Association for Cultural Diversity in Chemistry

Spring 2017 Event

Bertrand García-Moreno

Dr. García-Moreno was raised in Mexico City. Early interests in music were eclipsed by curiosity about the chemistry and physics of living systems. A youth well spent outdoors hiking and exploring the Mexican countryside further stimulated his interests in the biological world. To avoid medical school, which was then the only available pathway into biochemistry and other molecular biological sciences, but perhaps also in search of adventure and drawn by the prospect of a liberal arts education in a beautiful setting, he moved to Maine to attend Bowdoin College. In college he majored in Chemistry/Biochemistry and was able to continue to pursue his interests in music and in the outdoors. He did graduate work with Frank Gurd, one of several protein physical chemists assembled in the Department of Chemistry in Indiana University in Bloomington. A world-class music conservatory a few yards from the Department was a second home for him during his time in graduate school. His doctoral research focused on structure-based energy calculations in proteins. He completed postdoctoral training in biological thermodynamics with Gary Ackers in the Department of Biology at Johns Hopkins University and later in the Department of Biochemistry & Molecular Biophysics at Washington University School of Medicine. He returned to Hopkins in 1992 to join the faculty of the Department of Biophysics. He has chaired the Department and acted as Editor-in- Chief of the journal PROTEINS for the last decade.
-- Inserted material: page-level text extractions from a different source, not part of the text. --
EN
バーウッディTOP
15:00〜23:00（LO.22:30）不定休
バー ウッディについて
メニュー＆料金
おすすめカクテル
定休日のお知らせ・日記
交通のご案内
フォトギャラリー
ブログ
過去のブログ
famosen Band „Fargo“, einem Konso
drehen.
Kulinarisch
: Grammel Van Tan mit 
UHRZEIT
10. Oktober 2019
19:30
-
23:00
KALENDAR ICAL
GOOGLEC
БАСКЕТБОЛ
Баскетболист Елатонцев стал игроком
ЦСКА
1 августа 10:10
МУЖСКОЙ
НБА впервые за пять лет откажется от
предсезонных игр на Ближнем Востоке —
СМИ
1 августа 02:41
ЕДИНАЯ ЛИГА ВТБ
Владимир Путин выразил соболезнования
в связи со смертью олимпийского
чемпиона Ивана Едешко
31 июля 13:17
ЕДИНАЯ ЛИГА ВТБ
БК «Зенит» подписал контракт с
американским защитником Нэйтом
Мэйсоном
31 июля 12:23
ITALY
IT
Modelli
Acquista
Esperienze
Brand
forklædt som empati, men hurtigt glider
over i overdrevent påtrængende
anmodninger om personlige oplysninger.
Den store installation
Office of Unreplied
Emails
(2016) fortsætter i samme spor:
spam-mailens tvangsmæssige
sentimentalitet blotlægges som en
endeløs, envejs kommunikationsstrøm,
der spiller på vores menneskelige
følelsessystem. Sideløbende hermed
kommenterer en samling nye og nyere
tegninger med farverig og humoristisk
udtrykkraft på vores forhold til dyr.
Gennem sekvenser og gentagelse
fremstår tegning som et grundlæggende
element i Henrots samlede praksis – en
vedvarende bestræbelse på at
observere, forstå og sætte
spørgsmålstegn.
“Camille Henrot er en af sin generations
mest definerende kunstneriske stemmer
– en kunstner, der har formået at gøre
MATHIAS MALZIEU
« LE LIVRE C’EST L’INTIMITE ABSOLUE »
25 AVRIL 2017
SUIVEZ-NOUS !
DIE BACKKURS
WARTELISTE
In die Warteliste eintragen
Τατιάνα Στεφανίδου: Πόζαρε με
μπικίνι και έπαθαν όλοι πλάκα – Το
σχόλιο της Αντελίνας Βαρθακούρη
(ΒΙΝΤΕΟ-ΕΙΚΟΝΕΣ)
Proteins as pH Sensors and Switches

Tight regulation of pH and other ionic components of the cellular milieu is the trait that is common to all living systems. Dysregulation of pH homeostasis, in turn, is the hallmark of cancer and other diseases. We are studying the roles of proteins as biological pH sensors and switches. In this lecture I will focus on our efforts to engineer protein pH sensors. Specifically, I will describe our studies of ionizable groups buried in dry or hydrophobic environments in proteins. These buried ionizable groups can have highly anomalous properties that are essential for all forms of biological energy transduction, and which can also be harnessed to engineer pH sensors and pH-driven switches. I will describe structural and energetic consequences of burial and ionization of groups buried in hydrophobic environments in proteins, consequences on the conformational landscapes, challenges to theory and simulations, and implications for the evolution and engineering of novel enzymes, pH sensors, and pH-driven switches.